I saw Pina Bausch’s Orpheus und Eurydike on TFO tonight, a dance piece based on the Gluck opera, in a respectful production of a work originally created in the mid-1970s, conducted by Thomas Hengelbrock.  This live production dates from 2008, the year before the choreographer died.

In some respects the work seems very respectful and not terribly new, in its use of the Gluck opera.  Each of the three principals (Orpheus, Eurydike and the Goddess Love) is divided in two, putting a singer and a dancer onstage for each dramatic figure.  The scenes that are beautiful in the opera are also beautiful in Bausch’s work.  Her choreography seems quaint looking back across decades of Regietheater & deconstruction, an approach largely respecting the story & its sentiments.

Until the end, that is.  I won’t spoil it, except to say that it’s not what Gluck wrote.

The singing is quite good (Maria Riccarda Wesseling, mezzo soprano Julia Kleiter, soprano, and Sunhae Im, soprano), sung in German.

There’s a great deal of tension accumulated in the unspoken rules governing the relationship between singer and dancer.  The singer and dancer of Orpheus never touch, but seem to experience the story on two separate levels, as though one were the body of the personage, and the other, the soul.
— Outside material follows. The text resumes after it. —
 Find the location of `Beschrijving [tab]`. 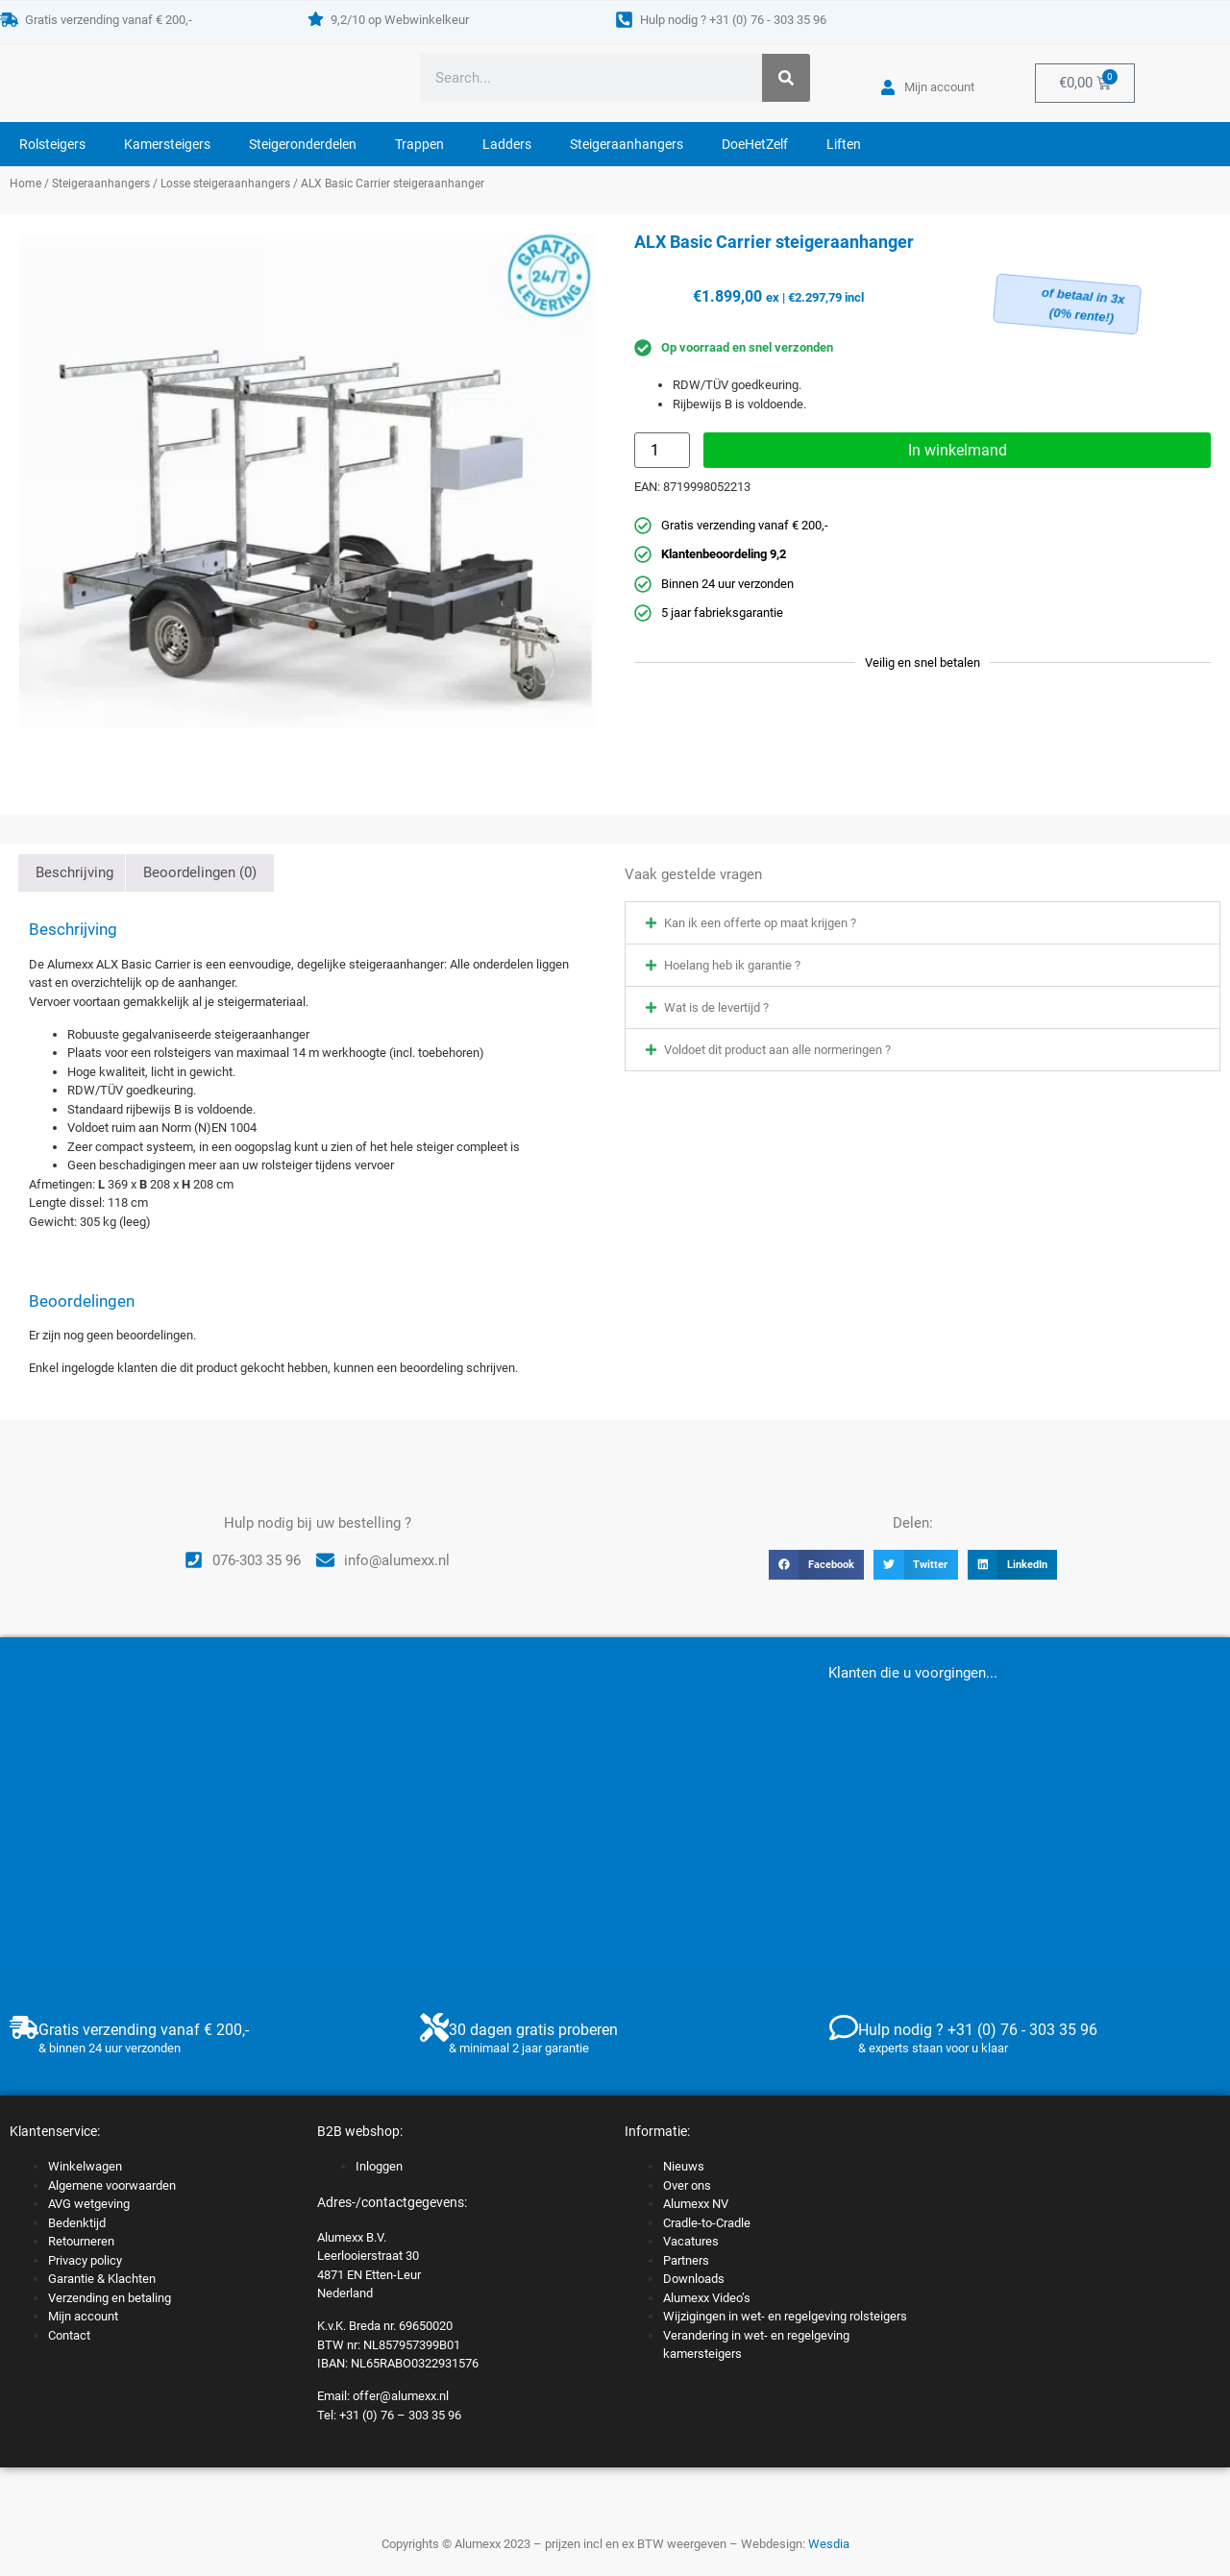 Beschrijving [tab] is located at coordinates (74, 872).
Here’s an example in one of my favourite passages of the opera.

When, towards the end of the work, we watch Orpheus try to persuade Eurydike to accompany him back to Earth, while she demands that he look upon her, we see this drama enacted by two of each.  When Orpheus is finally unable to resist looking, and turns to see his wife, the effect is upon both the singer and the dancer.

So here I am again facing gender ambiguity in an opera.  Orpheus is danced by a man but sung by a woman, reflecting the version they’ve chosen to sing, where Orpheus was presumably a castrato.

And between lives do we have a gender?  I put that question out there because it makes a great deal of sense that Orpheus has these two opposite sides –one masculine, one feminine—that seem to balance.  The functional reason is more to do with what’s in Gluck’s score than anything about souls and gender, yet even so, I make sense of it based on how it looks and feels, and can’t help the way the work moves me. movement language is not as strong or virtuosic as ballet, but movement as if remembered from ballet in another life, movement of great tranquility, with occasional eruptions into something social (for groups) or individual.

I am mindful of Robert Carsen’s minimal production two years ago, not sure anything is added here, and certain much is missing, given the purity of those images.  The moments of greatest beauty in the score are also stunning here, but didn’t move me so much as what I saw from Carsen.  I think my prejudices are showing, as I like the directness of opera when it’s able to be direct.

The performance is available on DVD and Blue-ray.